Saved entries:
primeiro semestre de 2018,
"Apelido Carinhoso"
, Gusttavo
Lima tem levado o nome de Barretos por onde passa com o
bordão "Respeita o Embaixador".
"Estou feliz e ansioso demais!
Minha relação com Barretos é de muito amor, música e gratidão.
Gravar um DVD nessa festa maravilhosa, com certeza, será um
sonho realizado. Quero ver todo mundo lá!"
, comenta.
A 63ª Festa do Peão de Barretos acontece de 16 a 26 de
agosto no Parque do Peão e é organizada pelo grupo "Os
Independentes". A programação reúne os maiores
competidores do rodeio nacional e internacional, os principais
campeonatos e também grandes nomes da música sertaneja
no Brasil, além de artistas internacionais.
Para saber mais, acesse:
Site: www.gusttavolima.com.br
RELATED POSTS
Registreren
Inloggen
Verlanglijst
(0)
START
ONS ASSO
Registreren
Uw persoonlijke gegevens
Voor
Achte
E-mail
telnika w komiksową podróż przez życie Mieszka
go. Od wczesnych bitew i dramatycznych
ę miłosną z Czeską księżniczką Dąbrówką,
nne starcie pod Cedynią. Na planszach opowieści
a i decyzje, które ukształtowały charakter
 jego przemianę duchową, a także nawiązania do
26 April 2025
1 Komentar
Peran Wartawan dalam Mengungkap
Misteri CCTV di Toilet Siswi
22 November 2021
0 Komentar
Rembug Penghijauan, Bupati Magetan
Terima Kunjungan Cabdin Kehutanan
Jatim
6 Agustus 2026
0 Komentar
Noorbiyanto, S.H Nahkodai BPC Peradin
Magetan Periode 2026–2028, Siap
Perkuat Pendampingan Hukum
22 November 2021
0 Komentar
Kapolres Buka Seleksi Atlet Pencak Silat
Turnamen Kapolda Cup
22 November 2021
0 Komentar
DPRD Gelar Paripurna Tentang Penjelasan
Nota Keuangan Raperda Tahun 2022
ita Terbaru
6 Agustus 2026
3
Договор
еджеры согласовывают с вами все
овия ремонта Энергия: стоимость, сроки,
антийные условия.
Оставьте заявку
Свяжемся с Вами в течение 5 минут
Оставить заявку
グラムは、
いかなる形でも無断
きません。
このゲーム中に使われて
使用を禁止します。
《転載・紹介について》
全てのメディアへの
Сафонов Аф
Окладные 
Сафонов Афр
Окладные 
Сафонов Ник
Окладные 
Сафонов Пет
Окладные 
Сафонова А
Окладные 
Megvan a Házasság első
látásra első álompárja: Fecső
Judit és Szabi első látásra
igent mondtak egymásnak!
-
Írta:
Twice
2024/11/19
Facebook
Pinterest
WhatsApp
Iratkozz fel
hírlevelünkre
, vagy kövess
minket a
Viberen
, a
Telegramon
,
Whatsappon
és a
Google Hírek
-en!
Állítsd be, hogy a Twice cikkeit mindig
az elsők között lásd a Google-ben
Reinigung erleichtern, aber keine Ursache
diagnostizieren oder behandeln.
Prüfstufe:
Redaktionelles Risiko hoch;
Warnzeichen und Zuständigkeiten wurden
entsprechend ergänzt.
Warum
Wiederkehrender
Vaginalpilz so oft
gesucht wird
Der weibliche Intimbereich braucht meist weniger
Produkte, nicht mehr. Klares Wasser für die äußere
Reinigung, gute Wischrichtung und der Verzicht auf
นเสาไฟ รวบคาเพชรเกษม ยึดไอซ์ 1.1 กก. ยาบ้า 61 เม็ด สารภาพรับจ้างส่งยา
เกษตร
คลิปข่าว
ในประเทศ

**Exercise requirements**
Now write the data shown above out again, word for word.

**Exercise output**
primeiro semestre de 2018,
"Apelido Carinhoso"
, Gusttavo
Lima tem levado o nome de Barretos por onde passa com o
bordão "Respeita o Embaixador".
"Estou feliz e ansioso demais!
Minha relação com Barretos é de muito amor, música e gratidão.
Gravar um DVD nessa festa maravilhosa, com certeza, será um
sonho realizado. Quero ver todo mundo lá!"
, comenta.
A 63ª Festa do Peão de Barretos acontece de 16 a 26 de
agosto no Parque do Peão e é organizada pelo grupo "Os
Independentes". A programação reúne os maiores
competidores do rodeio nacional e internacional, os principais
campeonatos e também grandes nomes da música sertaneja
no Brasil, além de artistas internacionais.
Para saber mais, acesse:
Site: www.gusttavolima.com.br
RELATED POSTS
Registreren
Inloggen
Verlanglijst
(0)
START
ONS ASSO
Registreren
Uw persoonlijke gegevens
Voor
Achte
E-mail
telnika w komiksową podróż przez życie Mieszka
go. Od wczesnych bitew i dramatycznych
ę miłosną z Czeską księżniczką Dąbrówką,
nne starcie pod Cedynią. Na planszach opowieści
a i decyzje, które ukształtowały charakter
 jego przemianę duchową, a także nawiązania do
26 April 2025
1 Komentar
Peran Wartawan dalam Mengungkap
Misteri CCTV di Toilet Siswi
22 November 2021
0 Komentar
Rembug Penghijauan, Bupati Magetan
Terima Kunjungan Cabdin Kehutanan
Jatim
6 Agustus 2026
0 Komentar
Noorbiyanto, S.H Nahkodai BPC Peradin
Magetan Periode 2026–2028, Siap
Perkuat Pendampingan Hukum
22 November 2021
0 Komentar
Kapolres Buka Seleksi Atlet Pencak Silat
Turnamen Kapolda Cup
22 November 2021
0 Komentar
DPRD Gelar Paripurna Tentang Penjelasan
Nota Keuangan Raperda Tahun 2022
ita Terbaru
6 Agustus 2026
3
Договор
еджеры согласовывают с вами все
овия ремонта Энергия: стоимость, сроки,
антийные условия.
Оставьте заявку
Свяжемся с Вами в течение 5 минут
Оставить заявку
グラムは、
いかなる形でも無断
きません。
このゲーム中に使われて
使用を禁止します。
《転載・紹介について》
全てのメディアへの
Сафонов Аф
Окладные 
Сафонов Афр
Окладные 
Сафонов Ник
Окладные 
Сафонов Пет
Окладные 
Сафонова А
Окладные 
Megvan a Házasság első
látásra első álompárja: Fecső
Judit és Szabi első látásra
igent mondtak egymásnak!
-
Írta:
Twice
2024/11/19
Facebook
Pinterest
WhatsApp
Iratkozz fel
hírlevelünkre
, vagy kövess
minket a
Viberen
, a
Telegramon
,
Whatsappon
és a
Google Hírek
-en!
Állítsd be, hogy a Twice cikkeit mindig
az elsők között lásd a Google-ben
Reinigung erleichtern, aber keine Ursache
diagnostizieren oder behandeln.
Prüfstufe:
Redaktionelles Risiko hoch;
Warnzeichen und Zuständigkeiten wurden
entsprechend ergänzt.
Warum
Wiederkehrender
Vaginalpilz so oft
gesucht wird
Der weibliche Intimbereich braucht meist weniger
Produkte, nicht mehr. Klares Wasser für die äußere
Reinigung, gute Wischrichtung und der Verzicht auf
นเสาไฟ รวบคาเพชรเกษม ยึดไอซ์ 1.1 กก. ยาบ้า 61 เม็ด สารภาพรับจ้างส่งยา
เกษตร
คลิปข่าว
ในประเทศ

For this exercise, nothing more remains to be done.